----- Dataset -----
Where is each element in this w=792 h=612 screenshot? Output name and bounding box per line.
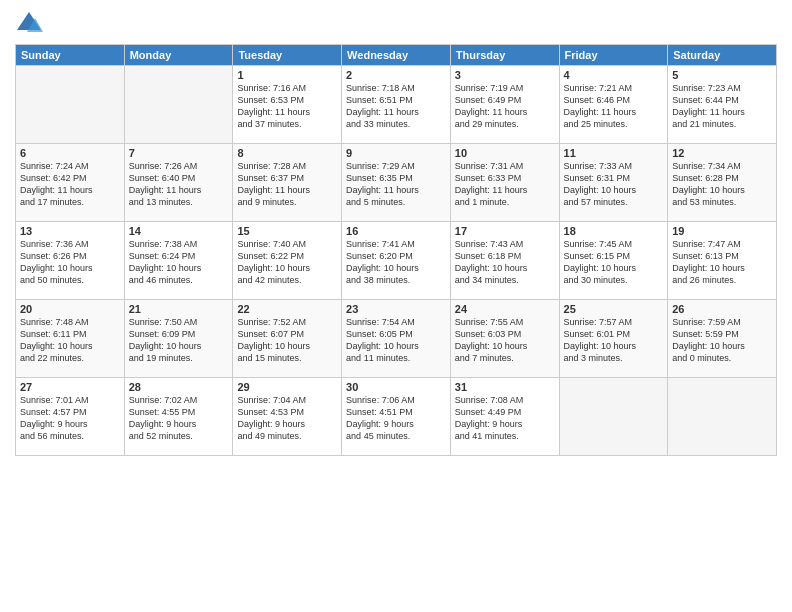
calendar-cell: 12Sunrise: 7:34 AM Sunset: 6:28 PM Dayli… <box>668 144 777 222</box>
cell-content: Sunrise: 7:21 AM Sunset: 6:46 PM Dayligh… <box>564 82 664 131</box>
calendar-cell: 4Sunrise: 7:21 AM Sunset: 6:46 PM Daylig… <box>559 66 668 144</box>
cell-content: Sunrise: 7:26 AM Sunset: 6:40 PM Dayligh… <box>129 160 229 209</box>
day-number: 21 <box>129 303 229 315</box>
cell-content: Sunrise: 7:08 AM Sunset: 4:49 PM Dayligh… <box>455 394 555 443</box>
cell-content: Sunrise: 7:43 AM Sunset: 6:18 PM Dayligh… <box>455 238 555 287</box>
day-number: 5 <box>672 69 772 81</box>
calendar-cell: 11Sunrise: 7:33 AM Sunset: 6:31 PM Dayli… <box>559 144 668 222</box>
day-number: 7 <box>129 147 229 159</box>
calendar-cell: 6Sunrise: 7:24 AM Sunset: 6:42 PM Daylig… <box>16 144 125 222</box>
calendar-cell <box>16 66 125 144</box>
cell-content: Sunrise: 7:18 AM Sunset: 6:51 PM Dayligh… <box>346 82 446 131</box>
calendar-cell: 10Sunrise: 7:31 AM Sunset: 6:33 PM Dayli… <box>450 144 559 222</box>
cell-content: Sunrise: 7:54 AM Sunset: 6:05 PM Dayligh… <box>346 316 446 365</box>
day-number: 25 <box>564 303 664 315</box>
cell-content: Sunrise: 7:57 AM Sunset: 6:01 PM Dayligh… <box>564 316 664 365</box>
day-number: 10 <box>455 147 555 159</box>
day-number: 24 <box>455 303 555 315</box>
day-number: 9 <box>346 147 446 159</box>
cell-content: Sunrise: 7:06 AM Sunset: 4:51 PM Dayligh… <box>346 394 446 443</box>
calendar-cell: 2Sunrise: 7:18 AM Sunset: 6:51 PM Daylig… <box>342 66 451 144</box>
calendar-cell: 27Sunrise: 7:01 AM Sunset: 4:57 PM Dayli… <box>16 378 125 456</box>
calendar-week-5: 27Sunrise: 7:01 AM Sunset: 4:57 PM Dayli… <box>16 378 777 456</box>
day-number: 31 <box>455 381 555 393</box>
calendar-cell: 1Sunrise: 7:16 AM Sunset: 6:53 PM Daylig… <box>233 66 342 144</box>
day-number: 3 <box>455 69 555 81</box>
page: SundayMondayTuesdayWednesdayThursdayFrid… <box>0 0 792 612</box>
day-number: 26 <box>672 303 772 315</box>
cell-content: Sunrise: 7:01 AM Sunset: 4:57 PM Dayligh… <box>20 394 120 443</box>
calendar-cell: 24Sunrise: 7:55 AM Sunset: 6:03 PM Dayli… <box>450 300 559 378</box>
day-number: 20 <box>20 303 120 315</box>
day-number: 12 <box>672 147 772 159</box>
calendar-cell: 19Sunrise: 7:47 AM Sunset: 6:13 PM Dayli… <box>668 222 777 300</box>
cell-content: Sunrise: 7:38 AM Sunset: 6:24 PM Dayligh… <box>129 238 229 287</box>
calendar-cell: 20Sunrise: 7:48 AM Sunset: 6:11 PM Dayli… <box>16 300 125 378</box>
cell-content: Sunrise: 7:47 AM Sunset: 6:13 PM Dayligh… <box>672 238 772 287</box>
day-number: 16 <box>346 225 446 237</box>
calendar-cell: 21Sunrise: 7:50 AM Sunset: 6:09 PM Dayli… <box>124 300 233 378</box>
cell-content: Sunrise: 7:45 AM Sunset: 6:15 PM Dayligh… <box>564 238 664 287</box>
cell-content: Sunrise: 7:41 AM Sunset: 6:20 PM Dayligh… <box>346 238 446 287</box>
day-number: 11 <box>564 147 664 159</box>
calendar-table: SundayMondayTuesdayWednesdayThursdayFrid… <box>15 44 777 456</box>
cell-content: Sunrise: 7:29 AM Sunset: 6:35 PM Dayligh… <box>346 160 446 209</box>
cell-content: Sunrise: 7:24 AM Sunset: 6:42 PM Dayligh… <box>20 160 120 209</box>
calendar-cell: 22Sunrise: 7:52 AM Sunset: 6:07 PM Dayli… <box>233 300 342 378</box>
day-header-friday: Friday <box>559 45 668 66</box>
cell-content: Sunrise: 7:40 AM Sunset: 6:22 PM Dayligh… <box>237 238 337 287</box>
cell-content: Sunrise: 7:23 AM Sunset: 6:44 PM Dayligh… <box>672 82 772 131</box>
day-number: 18 <box>564 225 664 237</box>
calendar-week-3: 13Sunrise: 7:36 AM Sunset: 6:26 PM Dayli… <box>16 222 777 300</box>
cell-content: Sunrise: 7:34 AM Sunset: 6:28 PM Dayligh… <box>672 160 772 209</box>
day-number: 22 <box>237 303 337 315</box>
header <box>15 10 777 38</box>
day-number: 4 <box>564 69 664 81</box>
cell-content: Sunrise: 7:48 AM Sunset: 6:11 PM Dayligh… <box>20 316 120 365</box>
calendar-cell <box>668 378 777 456</box>
calendar-week-1: 1Sunrise: 7:16 AM Sunset: 6:53 PM Daylig… <box>16 66 777 144</box>
day-number: 8 <box>237 147 337 159</box>
calendar-cell: 9Sunrise: 7:29 AM Sunset: 6:35 PM Daylig… <box>342 144 451 222</box>
calendar-cell: 30Sunrise: 7:06 AM Sunset: 4:51 PM Dayli… <box>342 378 451 456</box>
cell-content: Sunrise: 7:31 AM Sunset: 6:33 PM Dayligh… <box>455 160 555 209</box>
calendar-cell: 16Sunrise: 7:41 AM Sunset: 6:20 PM Dayli… <box>342 222 451 300</box>
cell-content: Sunrise: 7:36 AM Sunset: 6:26 PM Dayligh… <box>20 238 120 287</box>
calendar-cell: 28Sunrise: 7:02 AM Sunset: 4:55 PM Dayli… <box>124 378 233 456</box>
cell-content: Sunrise: 7:16 AM Sunset: 6:53 PM Dayligh… <box>237 82 337 131</box>
day-number: 23 <box>346 303 446 315</box>
day-number: 19 <box>672 225 772 237</box>
day-number: 6 <box>20 147 120 159</box>
calendar-cell: 15Sunrise: 7:40 AM Sunset: 6:22 PM Dayli… <box>233 222 342 300</box>
logo-icon <box>15 10 43 38</box>
calendar-header-row: SundayMondayTuesdayWednesdayThursdayFrid… <box>16 45 777 66</box>
cell-content: Sunrise: 7:02 AM Sunset: 4:55 PM Dayligh… <box>129 394 229 443</box>
calendar-cell <box>559 378 668 456</box>
day-number: 2 <box>346 69 446 81</box>
day-number: 30 <box>346 381 446 393</box>
day-number: 28 <box>129 381 229 393</box>
cell-content: Sunrise: 7:19 AM Sunset: 6:49 PM Dayligh… <box>455 82 555 131</box>
day-number: 13 <box>20 225 120 237</box>
calendar-cell: 29Sunrise: 7:04 AM Sunset: 4:53 PM Dayli… <box>233 378 342 456</box>
day-number: 15 <box>237 225 337 237</box>
day-number: 1 <box>237 69 337 81</box>
day-number: 27 <box>20 381 120 393</box>
day-header-wednesday: Wednesday <box>342 45 451 66</box>
calendar-week-4: 20Sunrise: 7:48 AM Sunset: 6:11 PM Dayli… <box>16 300 777 378</box>
calendar-cell: 18Sunrise: 7:45 AM Sunset: 6:15 PM Dayli… <box>559 222 668 300</box>
day-number: 14 <box>129 225 229 237</box>
cell-content: Sunrise: 7:50 AM Sunset: 6:09 PM Dayligh… <box>129 316 229 365</box>
calendar-cell: 25Sunrise: 7:57 AM Sunset: 6:01 PM Dayli… <box>559 300 668 378</box>
day-header-monday: Monday <box>124 45 233 66</box>
cell-content: Sunrise: 7:59 AM Sunset: 5:59 PM Dayligh… <box>672 316 772 365</box>
calendar-cell: 7Sunrise: 7:26 AM Sunset: 6:40 PM Daylig… <box>124 144 233 222</box>
day-header-sunday: Sunday <box>16 45 125 66</box>
logo <box>15 10 47 38</box>
calendar-week-2: 6Sunrise: 7:24 AM Sunset: 6:42 PM Daylig… <box>16 144 777 222</box>
calendar-cell: 5Sunrise: 7:23 AM Sunset: 6:44 PM Daylig… <box>668 66 777 144</box>
day-header-saturday: Saturday <box>668 45 777 66</box>
calendar-cell: 3Sunrise: 7:19 AM Sunset: 6:49 PM Daylig… <box>450 66 559 144</box>
calendar-cell: 23Sunrise: 7:54 AM Sunset: 6:05 PM Dayli… <box>342 300 451 378</box>
cell-content: Sunrise: 7:04 AM Sunset: 4:53 PM Dayligh… <box>237 394 337 443</box>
-----
• [What is expected] In the lines above, locate the string "logo". Copy every line where it occurs.

• [Response]
logo-icon <box>15 10 43 38</box>
logo <box>15 10 47 38</box>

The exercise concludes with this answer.